To do >> Would you output the lines from the one containing "Detect every instance" through the final line of the entries, exactly and with pictures omitted?

Stored data entries
== Segment start ==
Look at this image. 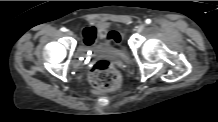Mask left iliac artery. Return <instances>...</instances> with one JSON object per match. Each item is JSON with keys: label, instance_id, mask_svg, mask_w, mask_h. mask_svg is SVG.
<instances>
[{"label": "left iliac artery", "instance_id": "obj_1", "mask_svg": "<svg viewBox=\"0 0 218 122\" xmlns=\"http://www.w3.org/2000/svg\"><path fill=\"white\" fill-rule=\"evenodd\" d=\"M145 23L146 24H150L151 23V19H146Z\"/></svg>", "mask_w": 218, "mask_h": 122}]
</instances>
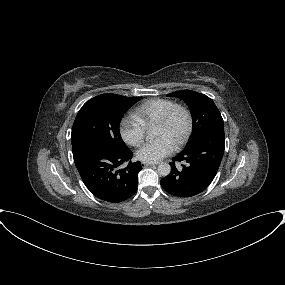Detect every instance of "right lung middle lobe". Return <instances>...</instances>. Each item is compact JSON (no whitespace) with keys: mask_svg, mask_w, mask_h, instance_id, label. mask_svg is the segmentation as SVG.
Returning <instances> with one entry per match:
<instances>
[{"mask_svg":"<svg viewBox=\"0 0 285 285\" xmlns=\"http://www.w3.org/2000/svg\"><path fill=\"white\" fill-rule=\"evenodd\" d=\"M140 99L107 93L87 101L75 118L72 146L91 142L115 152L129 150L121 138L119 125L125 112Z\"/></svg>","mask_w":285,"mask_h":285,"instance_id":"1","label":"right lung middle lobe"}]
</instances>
== Segment end ==
Exercise result >>
Detect every instance of "right lung middle lobe". Return <instances>...</instances>. Each item is compact JSON (no whitespace) with keys: mask_svg, mask_w, mask_h, instance_id, label. mask_svg is the segmentation as SVG.
Returning <instances> with one entry per match:
<instances>
[{"mask_svg":"<svg viewBox=\"0 0 285 285\" xmlns=\"http://www.w3.org/2000/svg\"><path fill=\"white\" fill-rule=\"evenodd\" d=\"M140 99L107 93L87 101L75 118L72 146L91 142L115 152L129 150L121 138L119 125L125 112Z\"/></svg>","mask_w":285,"mask_h":285,"instance_id":"1","label":"right lung middle lobe"}]
</instances>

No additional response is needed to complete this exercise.